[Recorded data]
---+---

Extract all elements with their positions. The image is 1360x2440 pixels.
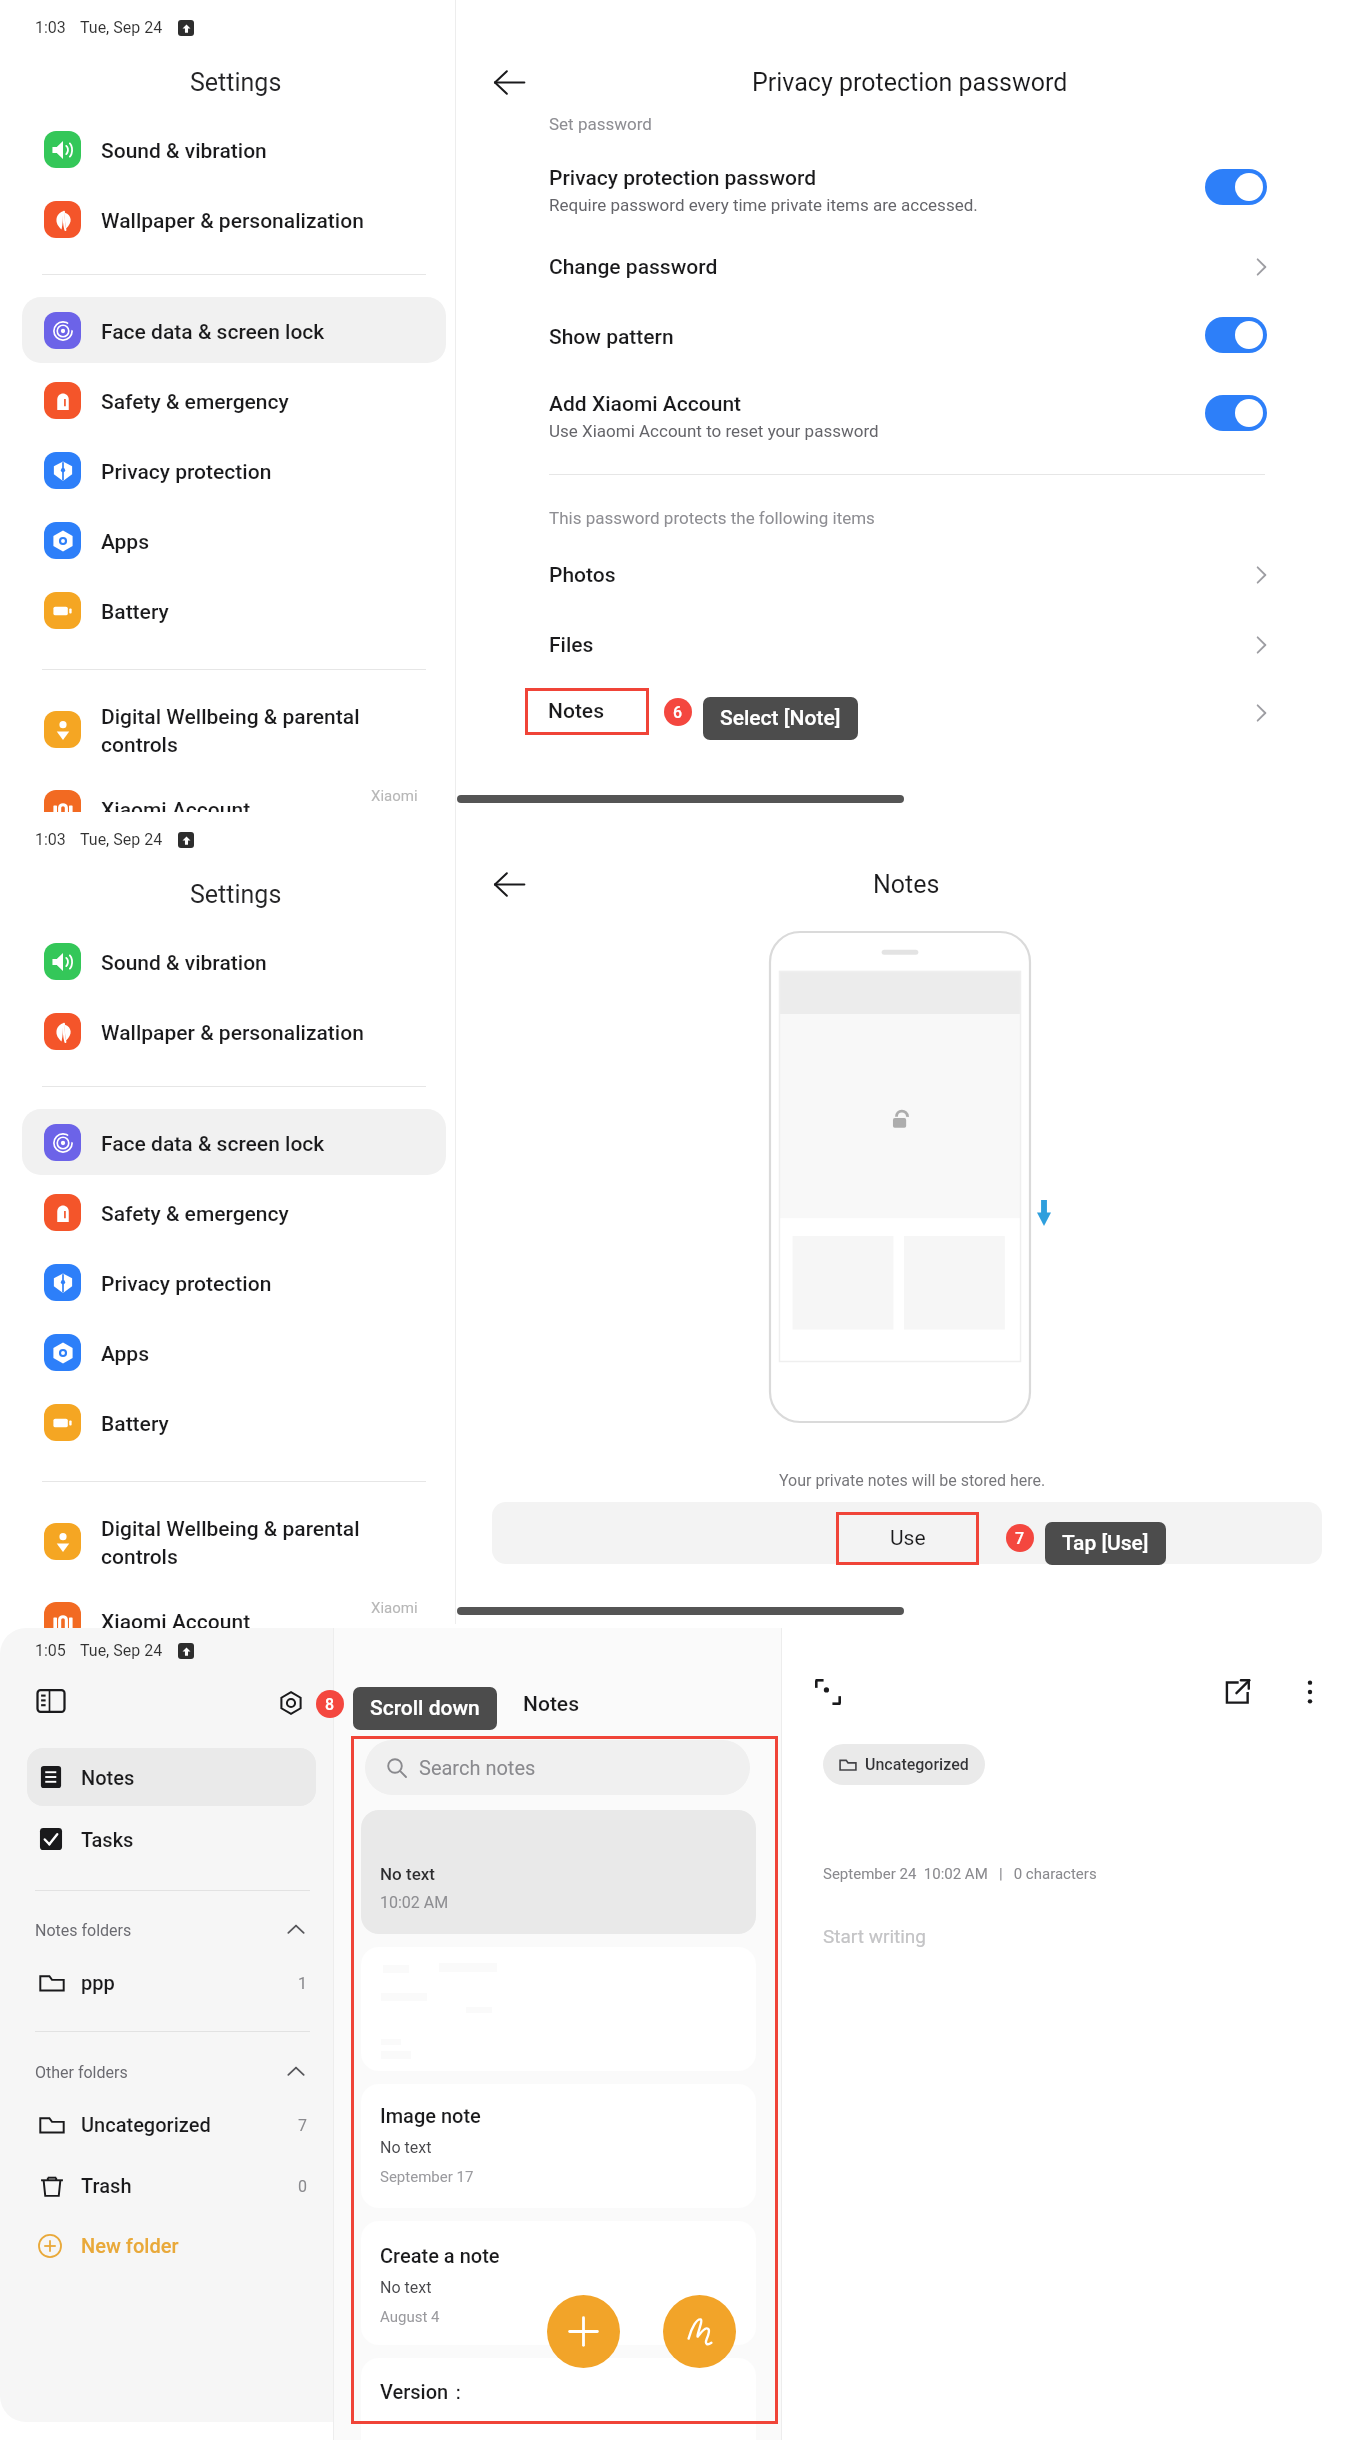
button[interactable]	[549, 240, 1360, 296]
button[interactable]: Digital Wellbeing & parental controls	[22, 1508, 446, 1574]
button[interactable]: Battery	[22, 577, 446, 643]
staticText: Notes	[873, 870, 940, 899]
staticText: Settings	[190, 68, 282, 97]
staticText: No text	[380, 2138, 432, 2157]
button[interactable]: Image note	[361, 2084, 756, 2208]
staticText: Safety & emergency	[101, 390, 289, 415]
button[interactable]: Use	[836, 1512, 979, 1565]
button[interactable]: Safety & emergency	[22, 1179, 446, 1245]
staticText: No text	[380, 2278, 432, 2297]
button[interactable]: No text	[361, 1810, 756, 1934]
staticText: Apps	[101, 530, 149, 555]
staticText: Search notes	[419, 1756, 536, 1779]
staticText: 1	[298, 1974, 307, 1993]
staticText: Notes	[548, 699, 604, 724]
button[interactable]: Wallpaper & personalization	[22, 186, 446, 252]
button[interactable]: Battery	[22, 1389, 446, 1455]
staticText: ppp	[81, 1971, 115, 1994]
staticText: Tue, Sep 24	[80, 18, 163, 37]
staticText: 1:03	[35, 18, 66, 37]
staticText: Set password	[549, 114, 652, 134]
button[interactable]: Toggle	[1205, 395, 1267, 431]
button[interactable]	[549, 618, 1360, 674]
button[interactable]: Notes	[525, 688, 649, 735]
staticText: Uncategorized	[81, 2113, 211, 2136]
button[interactable]: Xiaomi Account	[22, 775, 446, 841]
button[interactable]	[27, 1811, 316, 1869]
button[interactable]: Digital Wellbeing & parental controls	[22, 696, 446, 762]
staticText: Your private notes will be stored here.	[779, 1471, 1046, 1490]
staticText: Tue, Sep 24	[80, 1641, 163, 1660]
staticText: Apps	[101, 1342, 149, 1367]
button[interactable]	[549, 310, 1360, 366]
button[interactable]	[27, 2098, 316, 2152]
staticText: Sound & vibration	[101, 139, 267, 164]
staticText: New folder	[81, 2234, 179, 2257]
button[interactable]: Select notes	[806, 1670, 850, 1714]
button[interactable]: Back	[483, 56, 535, 108]
button[interactable]: Handwriting note	[663, 2295, 736, 2368]
button[interactable]: Face data & screen lock	[22, 1109, 446, 1175]
button[interactable]: Search notes	[365, 1740, 750, 1795]
staticText: Xiaomi	[371, 1599, 418, 1617]
staticText: Tap [Use]	[1062, 1531, 1149, 1556]
button[interactable]	[27, 1956, 316, 2010]
staticText: Settings	[190, 880, 282, 909]
staticText: Select [Note]	[720, 706, 841, 731]
button[interactable]	[27, 2052, 316, 2094]
button[interactable]: Xiaomi Account	[22, 1587, 446, 1653]
button[interactable]: Uncategorized	[823, 1744, 985, 1785]
button[interactable]: Settings	[271, 1683, 311, 1723]
staticText: Image note	[380, 2104, 481, 2127]
staticText: Privacy protection	[101, 1272, 272, 1297]
button[interactable]: Apps	[22, 507, 446, 573]
staticText: Change password	[549, 255, 718, 280]
button[interactable]: Toggle sidebar	[28, 1678, 74, 1724]
staticText: Privacy protection password	[549, 166, 817, 191]
button[interactable]	[27, 2222, 316, 2276]
staticText: Files	[549, 633, 594, 658]
button[interactable]: More options	[1288, 1670, 1332, 1714]
staticText: August 4	[380, 2308, 440, 2326]
button[interactable]	[549, 155, 1360, 220]
button[interactable]: Safety & emergency	[22, 367, 446, 433]
button[interactable]	[27, 2159, 316, 2213]
staticText: Other folders	[35, 2063, 128, 2082]
button[interactable]: Privacy protection	[22, 437, 446, 503]
staticText: Notes	[523, 1692, 579, 1717]
button[interactable]	[549, 688, 1360, 744]
button[interactable]: Version：	[361, 2358, 756, 2440]
button[interactable]: Apps	[22, 1319, 446, 1385]
button[interactable]: Sound & vibration	[22, 928, 446, 994]
button[interactable]: Share	[1215, 1670, 1259, 1714]
staticText: 7	[1015, 1529, 1025, 1548]
staticText: Xiaomi	[371, 787, 418, 805]
button[interactable]	[549, 380, 1360, 445]
staticText: Face data & screen lock	[101, 1132, 325, 1157]
button[interactable]	[492, 1502, 1322, 1564]
button[interactable]: New note	[547, 2295, 620, 2368]
staticText: September 17	[380, 2168, 474, 2186]
button[interactable]: Create a note	[361, 2221, 756, 2345]
button[interactable]: Wallpaper & personalization	[22, 998, 446, 1064]
staticText: Xiaomi Account	[101, 798, 251, 823]
staticText: September 24 10:02 AM | 0 characters	[823, 1865, 1097, 1883]
staticText: Digital Wellbeing & parental controls	[101, 1517, 360, 1569]
button[interactable]: Face data & screen lock	[22, 297, 446, 363]
staticText: 10:02 AM	[380, 1893, 449, 1912]
staticText: Privacy protection password	[752, 68, 1068, 97]
button[interactable]: Privacy protection	[22, 1249, 446, 1315]
staticText: Trash	[81, 2174, 132, 2197]
button[interactable]	[27, 1748, 316, 1806]
button[interactable]	[27, 1910, 316, 1952]
staticText: Digital Wellbeing & parental controls	[101, 705, 360, 757]
staticText: Notes	[81, 1766, 135, 1789]
staticText: Use	[890, 1526, 926, 1551]
button[interactable]: Back	[483, 858, 535, 910]
button[interactable]: Sound & vibration	[22, 116, 446, 182]
button[interactable]: Toggle	[1205, 317, 1267, 353]
button[interactable]: Toggle	[1205, 169, 1267, 205]
button[interactable]	[549, 548, 1360, 604]
staticText: Wallpaper & personalization	[101, 1021, 364, 1046]
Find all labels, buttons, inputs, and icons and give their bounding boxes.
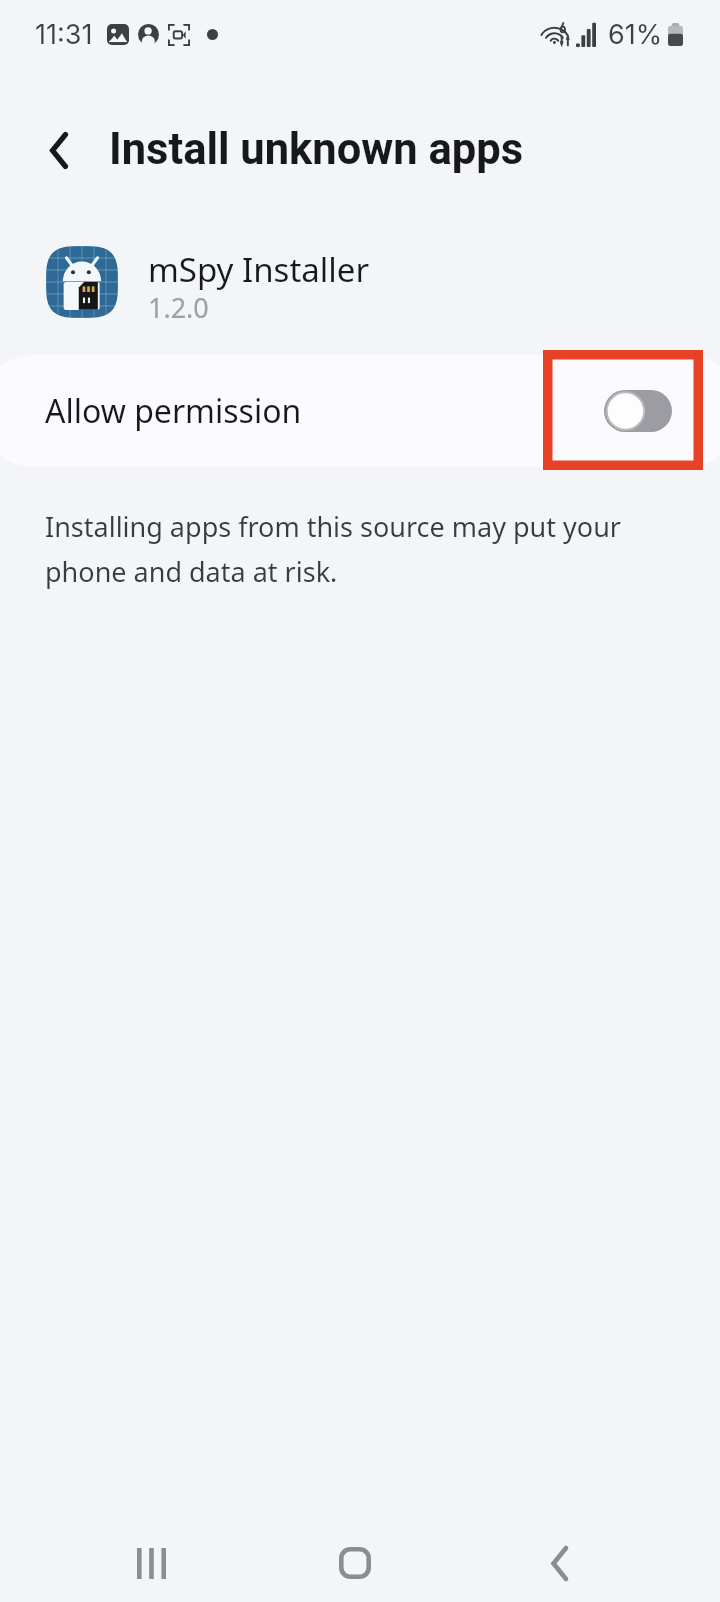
button[interactable]: Navigate up <box>28 119 90 181</box>
button[interactable]: Home <box>315 1523 395 1602</box>
staticText: 11:31 <box>35 18 93 51</box>
staticText: mSpy Installer <box>148 247 370 292</box>
button[interactable]: Allow permission toggle, off <box>604 390 672 432</box>
button[interactable]: Back <box>519 1523 599 1602</box>
staticText: Installing apps from this source may put… <box>45 508 621 590</box>
staticText: 1.2.0 <box>148 289 209 326</box>
staticText: 61% <box>608 18 663 51</box>
button[interactable]: Allow permission <box>0 355 720 467</box>
button[interactable]: Recent apps <box>111 1523 191 1602</box>
staticText: Install unknown apps <box>109 124 524 175</box>
staticText: Allow permission <box>45 389 302 433</box>
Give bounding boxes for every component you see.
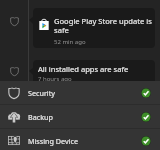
staticText: 52 min ago bbox=[54, 38, 86, 46]
button[interactable]: Security bbox=[0, 81, 160, 104]
staticText: Missing Device bbox=[28, 136, 79, 146]
staticText: 7 hours ago bbox=[38, 75, 72, 83]
staticText: Security bbox=[28, 88, 55, 98]
staticText: All installed apps are safe bbox=[38, 64, 129, 74]
button[interactable]: Google Play Store update is safe bbox=[33, 8, 155, 48]
button[interactable]: All installed apps are safe bbox=[33, 60, 155, 94]
staticText: Google Play Store update is safe bbox=[54, 16, 152, 35]
button[interactable]: Backup bbox=[0, 105, 160, 128]
staticText: Backup bbox=[28, 112, 53, 122]
button[interactable]: Missing Device bbox=[0, 129, 160, 150]
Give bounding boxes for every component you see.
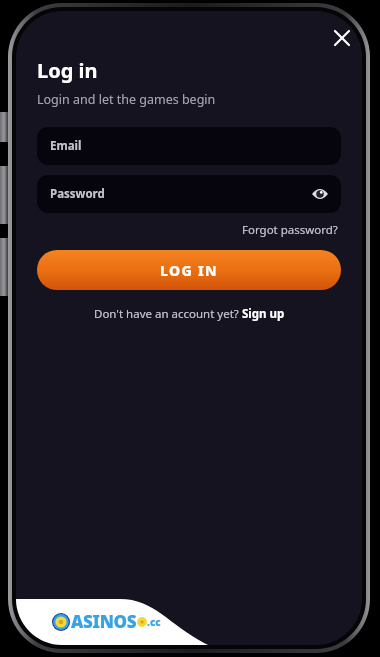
staticText: Sign up [242, 306, 285, 322]
staticText: ASINOS [71, 610, 137, 633]
button[interactable]: Password [37, 175, 341, 213]
staticText: Login and let the games begin [37, 91, 216, 108]
staticText: Email [50, 138, 82, 154]
button[interactable]: Don't have an account yet? [37, 303, 341, 325]
staticText: .cc [147, 615, 161, 629]
staticText: Forgot password? [242, 222, 338, 238]
staticText: Log in [37, 57, 98, 84]
button[interactable]: Show password [307, 181, 333, 207]
button[interactable]: Forgot password? [239, 219, 341, 241]
button[interactable]: Close [326, 22, 358, 54]
staticText: LOG IN [160, 261, 218, 280]
button[interactable]: LOG IN [37, 250, 341, 290]
staticText: Password [50, 186, 105, 202]
button[interactable]: Email [37, 127, 341, 165]
staticText: Don't have an account yet? [94, 306, 242, 322]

---+---

* TASK DIRECTIONS:
Check every line above for the string "their" and copy those that have it.

* RESPONSE FOR THIS EXERCISE:
Extract all elements with their positions. The image is 1360x2440 pixels.
Find all labels, buttons, inputs, and icons and give their bounding boxes.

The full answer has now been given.